Ideal pollination conditions give you more time to make decisions. “If you see insects the first day, come back on the second day or the end of the week and see how pollination is progressing,” Ferrie says. “Silks grow ½" to 1" per day, so they might outgrow the pest.
“But if it’s hot and dry, silks won’t grow as fast; so if you see a problem, you need to react sooner.”
If pollination conditions are less than ideal, it’s wise to check with your aerial applicator before pollination begins.
“If it will take him two or three days to arrive that creates a dangerous situation,” Ferrie says. “You need to know this before you go to the field, rather than finding it out after scouting.”
Limited availability of applicators might force you to decide sooner about whether or not to treat, Ferrie says. If there are no aerial applicators available in your area, you might have to find an applicator with high-clearance ground equipment.
“With random uneven growth, you might find a situation in which the earlier plants in a field are starting to pollinate, but the later ones won’t pollinate for 10 days and silk-clipping insects are present,” Ferrie says.
“Under ideal pollination conditions, you might wait until about half the plants begin to pollinate, and then spray. But if the weather forecast is against you, or there are no applicators available and you see early signs of pollination problems, this might be a time to treat preventively.”
Other Reasons To Scout At Pollination
The high possibility the 2024 season will turn dry makes it even more important to scout your corn crop early and often. “In 2012, we could tell by the second week of July that some fields were not going to pollinate at all,” Ferrie recalls. “I wouldn’t have thought that was possible with today’s genetics, but that’s how bad the growing season was in some areas.
“By making that discovery early, growers who had oversold corn had time to react and buy back their contracts,” Ferrie continues. “Also, if you see a disaster looming, you can take photos to document that weather was the cause of poor pollination.
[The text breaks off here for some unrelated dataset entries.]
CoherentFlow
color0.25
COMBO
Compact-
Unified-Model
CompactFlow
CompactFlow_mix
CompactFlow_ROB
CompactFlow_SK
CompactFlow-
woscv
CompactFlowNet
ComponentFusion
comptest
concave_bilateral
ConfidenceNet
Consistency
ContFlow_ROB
The pictures will prove you did not fail to follow best management practices by not applying an insecticide to prevent silk clipping.
“It’s a good idea to notify your insurance agent as soon as you see a problem developing. That becomes especially important if a problem is localized, rather than affecting an entire county.”
Block out time for pollination scouting. Summer is a busy time, and the press of other activities sometimes causes farmers to neglect crop scouting just when it’s most important, during pollination.